In very severe cases of exophthalmos, surgery may also be required to remove the bony floors of your eye sockets. This procedure is known as surgical orbital decompression. It allows the build up of any excess material, such as the white cells (lymphocytes) that are pushing your eyeballs forward, to move down into the space below. This space is known as the maxillary sinus (antrum).

Other treatments: As well as surgery and thyroid treatments, there are a number of other treatments that can be used to help improve the symptoms of exophthalmos.

Eye drops and eyeshades: For dry eyes, lubrication of the cornea (the transparent tissue that covers the front of your eyeball) using eye drops will help keep your eyeballs moist. If your eyes are painful and sensitive to light (photophobia), wearing eyeshades may help.

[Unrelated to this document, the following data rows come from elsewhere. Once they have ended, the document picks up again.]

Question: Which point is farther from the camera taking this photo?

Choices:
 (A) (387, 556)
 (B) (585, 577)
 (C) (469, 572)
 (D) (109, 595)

Corticosteroids: In severe cases of exophthalmos, where your eyes are particularly painful and inflamed, corticosteroids may be recommended. Corticosteroids are a type of medication that is often used to reduce swelling and inflammation.

Therefore, if you are prescribed a course of corticosteroids, it should help to improve your symptoms by reducing the inflammation in your eyes.

Treating a tumour: If you have a tumour behind your eye, your ophthalmologist will discuss with you the possibility of removing it. Depending on the type of tumour that you have, chemotherapy, radiation therapy, surgery, or a combination of these, are all possible treatment options.

Medicine and medications:

Ocular lubricants: Keep adequate moisture in eye and prevent dryness.

Artificial tears (Celluvisc, Murine, Refresh, Tears Naturale).

DISCLAIMER: This information should not substitute for seeking responsible, professional medical care.